MOSCOW, December 22 (RAPSI) – The Moscow City Court on Monday upheld a lower court’s decision to extend the detention of Ukrainian pilot Nadezhda Savchenko, who has been charged with complicity in the murder of Russian journalists, RAPSI reports from the courtroom.
The court thus dismissed an appeal filed by Savchenko’s defense team. She will remain in detention until February 15.
The appeal was earlier withdrawn because the Basmanny District Court which ruled to extend the detention of Savchenko did not translate some documents into Ukrainian.
Savchenko, 33, is a Ukrainian pilot who called in artillery fire via radio. She was seized by the separatists in June but, according to the independence supporters in the Luhansk area, managed to escape. Later she was detained in Russia, which she allegedly entered as a refugee, and was charged with complicity in the murder of Russian journalists during the shelling of the self-defense forces in the contested Ukrainian region of Lugansk.

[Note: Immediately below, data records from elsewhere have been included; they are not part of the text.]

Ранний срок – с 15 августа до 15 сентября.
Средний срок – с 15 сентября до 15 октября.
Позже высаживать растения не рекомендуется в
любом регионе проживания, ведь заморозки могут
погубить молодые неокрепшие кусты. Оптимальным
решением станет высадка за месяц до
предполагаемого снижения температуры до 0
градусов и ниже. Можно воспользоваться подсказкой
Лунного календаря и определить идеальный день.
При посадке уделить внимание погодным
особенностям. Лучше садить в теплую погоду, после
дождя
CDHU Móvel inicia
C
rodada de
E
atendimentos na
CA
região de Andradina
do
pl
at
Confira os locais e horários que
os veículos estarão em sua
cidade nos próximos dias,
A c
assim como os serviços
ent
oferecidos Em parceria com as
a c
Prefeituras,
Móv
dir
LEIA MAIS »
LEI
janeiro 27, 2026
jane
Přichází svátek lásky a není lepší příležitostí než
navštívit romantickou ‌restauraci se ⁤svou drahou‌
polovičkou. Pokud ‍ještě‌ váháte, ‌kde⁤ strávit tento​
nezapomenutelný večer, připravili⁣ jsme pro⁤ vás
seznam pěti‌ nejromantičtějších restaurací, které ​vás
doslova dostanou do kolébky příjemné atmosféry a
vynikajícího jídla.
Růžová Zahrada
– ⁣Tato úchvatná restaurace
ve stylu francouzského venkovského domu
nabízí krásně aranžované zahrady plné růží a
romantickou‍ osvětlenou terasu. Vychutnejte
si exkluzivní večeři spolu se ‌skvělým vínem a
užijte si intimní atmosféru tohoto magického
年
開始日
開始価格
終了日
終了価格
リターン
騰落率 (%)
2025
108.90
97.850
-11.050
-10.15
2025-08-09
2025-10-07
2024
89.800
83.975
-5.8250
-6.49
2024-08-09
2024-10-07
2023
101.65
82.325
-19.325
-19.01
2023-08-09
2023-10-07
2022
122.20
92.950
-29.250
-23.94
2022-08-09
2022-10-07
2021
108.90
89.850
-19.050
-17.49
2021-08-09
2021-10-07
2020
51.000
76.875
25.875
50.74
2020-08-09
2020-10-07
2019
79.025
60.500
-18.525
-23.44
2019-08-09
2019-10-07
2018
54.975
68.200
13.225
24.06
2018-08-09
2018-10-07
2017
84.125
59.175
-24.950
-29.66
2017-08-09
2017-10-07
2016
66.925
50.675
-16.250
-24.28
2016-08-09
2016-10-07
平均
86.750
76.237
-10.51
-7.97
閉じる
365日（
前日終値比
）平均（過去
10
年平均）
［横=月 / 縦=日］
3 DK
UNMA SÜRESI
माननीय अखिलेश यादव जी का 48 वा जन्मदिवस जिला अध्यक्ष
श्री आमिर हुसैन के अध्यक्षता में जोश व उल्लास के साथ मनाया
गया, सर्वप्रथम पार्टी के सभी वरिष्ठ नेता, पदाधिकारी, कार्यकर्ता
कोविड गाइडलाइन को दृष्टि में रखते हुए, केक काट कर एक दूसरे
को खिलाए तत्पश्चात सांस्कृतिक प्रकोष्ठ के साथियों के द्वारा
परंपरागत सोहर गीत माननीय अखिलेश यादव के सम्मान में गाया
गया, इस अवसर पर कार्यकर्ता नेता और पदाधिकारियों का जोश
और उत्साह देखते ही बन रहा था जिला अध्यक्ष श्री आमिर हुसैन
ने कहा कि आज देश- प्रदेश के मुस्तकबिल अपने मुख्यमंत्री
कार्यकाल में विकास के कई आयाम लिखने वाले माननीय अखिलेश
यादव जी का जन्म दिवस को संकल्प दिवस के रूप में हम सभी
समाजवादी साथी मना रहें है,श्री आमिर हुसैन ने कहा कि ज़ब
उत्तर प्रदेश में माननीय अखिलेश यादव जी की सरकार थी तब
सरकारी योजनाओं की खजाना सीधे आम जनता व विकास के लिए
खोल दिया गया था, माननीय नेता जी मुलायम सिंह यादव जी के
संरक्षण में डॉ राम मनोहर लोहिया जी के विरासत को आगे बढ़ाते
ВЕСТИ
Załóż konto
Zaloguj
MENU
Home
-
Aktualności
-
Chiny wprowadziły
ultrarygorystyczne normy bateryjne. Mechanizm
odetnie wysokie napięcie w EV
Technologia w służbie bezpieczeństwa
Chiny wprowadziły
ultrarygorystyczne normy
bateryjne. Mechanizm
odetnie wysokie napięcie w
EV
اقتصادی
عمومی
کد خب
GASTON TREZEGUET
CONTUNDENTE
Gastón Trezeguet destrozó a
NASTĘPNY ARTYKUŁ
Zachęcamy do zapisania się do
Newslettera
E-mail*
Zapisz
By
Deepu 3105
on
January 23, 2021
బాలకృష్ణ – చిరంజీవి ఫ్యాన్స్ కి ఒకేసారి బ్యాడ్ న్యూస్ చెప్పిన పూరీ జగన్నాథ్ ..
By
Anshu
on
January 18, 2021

Vesti correspondent Igor Kornelyuk and sound engineer Anton Voloshin were killed on June 17 in a mortar attack in the vicinity of Metallist and Mirny, small towns near Lugansk in eastern Ukraine. Both journalists were buried in Moscow.
Savchenko denies the allegations and insists she has no relation to the death of the journalists. The court extended the investigation of Savchenko’s case and her arrest until February 13, 2015. On December 22, the Moscow City Court will consider the appeal against the extension of her detention.
In late November, Savchenko took the parliamentary oath. Her signed oath was displayed on an electronic screen in the Verkhovna Rada, in accordance with a procedure coordinated by all political forces represented in the new parliament.
Savchenko, who never engaged in politics before, led the election list of the Batkivshchyna party alongside Yulia Tymoshenko. The party won 5.68% of the vote on October 26. In early November, the Central Election Commission registered Savchenko as an MP.
Her lawyer said that Savchenko’s work in parliament would be concerned with legislative initiatives.